The week in the euro area is set to end on a quiet note with the ECB’s balance of payments data for November. With net selling of BTPs by non-residents in five of the previous six months, the magnitude of foreign flows in and out of the Italian bond market will arguably be more interesting in today’s data than the size of the euro area current account surplus, which seems bound to remain ample at well above €20bn but well down from the recent peak above €40bn reached in autumn 2017.
In the US, today will bring December’s industrial production report and the preliminary University of Michigan consumer sentiment survey for January. Manufacturing output looks set to be firm, reflecting the solid gain in employment and longer workweek in the sector already reported for that month. Utility output, however, seems likely to restrict the gain in the overall headline IP figure. Meanwhile, consumer sentiment seems likely to have remained close to the average of the second half of 2018 (98.1) supported by strong jobs growth. Finally, the Fed-speak will continue today as New York Fed President John Williams will give a talk on the economic outlook and monetary policy.

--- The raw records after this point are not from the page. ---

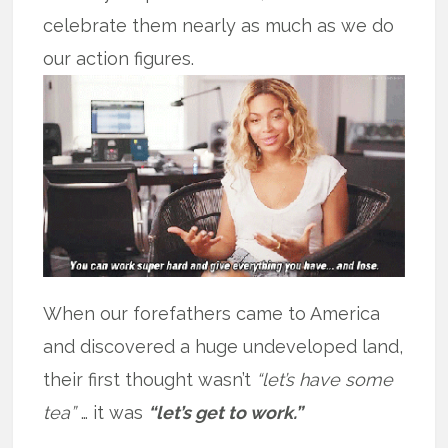
celebrate them nearly as much as we do
our action figures.
When our forefathers came to America
and discovered a huge undeveloped land,
their first thought wasn’t
“let’s have some
tea”
… it was
“let’s get to work.”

There were no top-tier economic data out of Australia today, while New Zealand’s dataflow brought the Business-NZ manufacturing PMI, which ended last year on a stronger note, rising 1.4pts in December to an 8-month high of 55.1. Within the detail the production index rose 3.8pts to 55.7, whereas the new orders index eased 0.2pts to 56.1. The employment index rose 1.0pts to 52.2, albeit leaving it a fraction below its October reading.